Atualmente, cerca de 20 crianças atuam de forma mais ativa, mas o projeto permite a participação de qualquer um que tenha interesse, sem a necessidade de inscrição prévia.

A iniciativa é apoiada pelo Grupo de Pesquisas e Intervenções sobre Violências e Produção de Subjetividades (Vieses), do curso de Psicologia da Universidade Federal do Ceará (UFC), desde 2019.

"O Invenções tem se constituído como lugar potente, de fortalecimento das crianças, como lugar de referências e cuidado, que repercutem na construção de contranarrativas, antirracistas, não adultocêntricas, afetivas, cidadãs", avalia Érica Atem, coordenadora do "Maquinarias: infâncias em invenção", atuante no  projeto.

As relações étnico-raciais e o enfrentamento do racismo são trabalhos interseccionalmente às questões de classe social (pobreza), geração, gênero, sexualidade, território e pautados pela escuta das situações cotidianas presentes nas vidas dessas crianças e adolescentes e dos que lhes interessa conversar.
Érica Atem
Coordenadora

As atividades são quinzenais, aos sábados, e acontecem no Centro de Cidadania e Valorização Humana (CCVH). São feitas ações de brincadeiras ao ar livre e algumas ações dirigidas.

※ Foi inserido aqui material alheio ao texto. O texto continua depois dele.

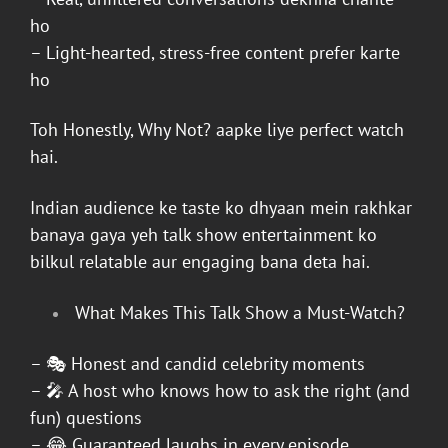
ho
– Light-hearted, stress-free content prefer karte
ho
Toh
Honestly, Why Not?
aapke liye perfect watch
hai.
Indian audience ke taste ko dhyaan mein rakhkar
banaya gaya yeh talk show entertainment ko
bilkul relatable aur engaging bana deta hai.
What Makes This Talk Show a Must-Watch?
– 🎭 Honest and candid celebrity moments
– 🎤 A host who knows how to ask the right (and
fun) questions
– 😂 Guaranteed laughs in every episode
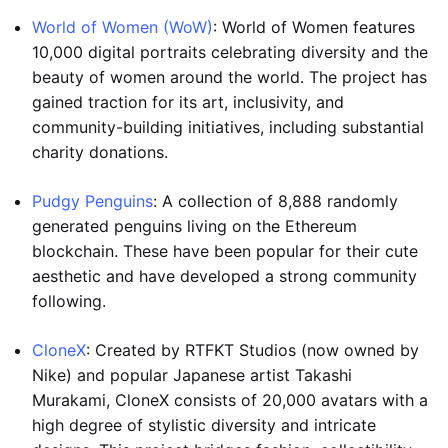
World of Women (WoW)
: World of Women features
10,000 digital portraits celebrating diversity and the
beauty of women around the world. The project has
gained traction for its art, inclusivity, and
community-building initiatives, including substantial
charity donations.
Pudgy Penguins
: A collection of 8,888 randomly
generated penguins living on the Ethereum
blockchain. These have been popular for their cute
aesthetic and have developed a strong community
following.
CloneX
: Created by RTFKT Studios (now owned by
Nike) and popular Japanese artist Takashi
Murakami, CloneX consists of 20,000 avatars with a
high degree of stylistic diversity and intricate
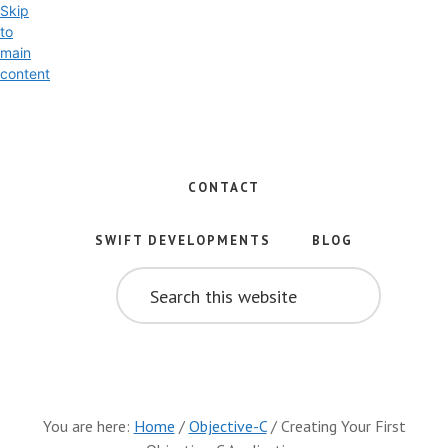
Skip
to
main
content
Exploring
the
World
CONTACT
of
Swift
SWIFT DEVELOPMENTS
BLOG
and
SEARCH
iOS
THIS
WEBSITE
Development
You are here:
Home
/
Objective-C
/
Creating Your First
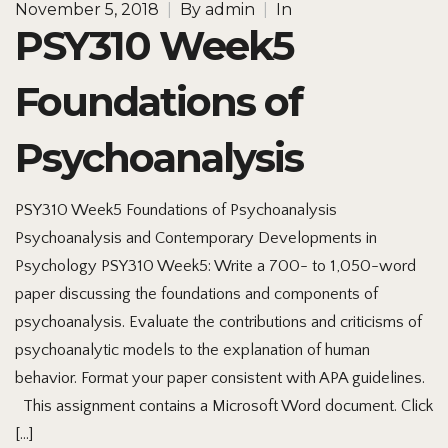
November 5, 2018
|
By
admin
|
In
PSY310 Week5
Foundations of
Psychoanalysis
PSY310 Week5 Foundations of Psychoanalysis
Psychoanalysis and Contemporary Developments in
Psychology PSY310 Week5: Write a 700- to 1,050-word
paper discussing the foundations and components of
psychoanalysis. Evaluate the contributions and criticisms of
psychoanalytic models to the explanation of human
behavior. Format your paper consistent with APA guidelines.
This assignment contains a Microsoft Word document. Click
[…]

"É feito por uma escuta atenta das crianças e suas vivências, tecendo cuidadosamente processos de singularização e coletivos, de modo que o projeto se mantenha como referência onde possam tratar questões pertinente às suas vidas, respeitando suas particularidades e contextos", completa Érica.

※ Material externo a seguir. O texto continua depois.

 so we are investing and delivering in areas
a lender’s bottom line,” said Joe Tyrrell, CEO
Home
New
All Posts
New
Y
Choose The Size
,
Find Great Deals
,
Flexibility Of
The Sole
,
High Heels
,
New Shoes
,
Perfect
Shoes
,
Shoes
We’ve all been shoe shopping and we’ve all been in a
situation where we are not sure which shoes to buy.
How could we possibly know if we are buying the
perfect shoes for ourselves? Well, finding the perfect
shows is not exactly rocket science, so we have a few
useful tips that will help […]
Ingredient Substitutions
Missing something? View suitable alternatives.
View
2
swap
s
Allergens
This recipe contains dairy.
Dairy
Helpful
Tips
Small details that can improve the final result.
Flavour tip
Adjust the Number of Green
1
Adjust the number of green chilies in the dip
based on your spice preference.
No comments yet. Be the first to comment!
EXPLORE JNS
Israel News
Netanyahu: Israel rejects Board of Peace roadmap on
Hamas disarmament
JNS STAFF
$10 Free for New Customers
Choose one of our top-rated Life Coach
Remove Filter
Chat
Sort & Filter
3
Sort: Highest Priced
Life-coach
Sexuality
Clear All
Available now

Em uma das atividades com a pauta racial foi lido conjuntamente o livro "Amoras", publicado pelo artista Emicida em 2018, com uma roda de conversa sobre o tema. "Ao final da contação, as extensionistas levaram imagens de personagens, heróis e heroínas negras/os de histórias em quadrinhos, desenhos animados, filmes e realizaram um quizz em torno de quem conheciam e gostavam".

O vínculo e a confiança são fundamentais para uma relação honesta com crianças e adolescentes, como analisa a coordenadora. "Assuntos complexos, pois trazem a dimensão da conivência social e da construção de mundos possíveis, precisam de elaboração e diferentes formas de expressão", conclui.

Onde buscar ajuda

Caso você esteja se sentindo sozinho, triste, angustiado, ansioso ou tendo sinais e sentimentos relacionados a suicídio, procure ajuda especializada em sua cidade. É possível encontrar apoio em instituições como o Centro de Valorização da Vida (CVV) e os Centros de Atenção Psicossocial (CAPS) (veja a relação completa das unidades de Fortaleza).

• Postos de saúde: as unidades são portas de entrada para obter ajuda especializada, como os Centros de Atenção Psicossocial (CAPS).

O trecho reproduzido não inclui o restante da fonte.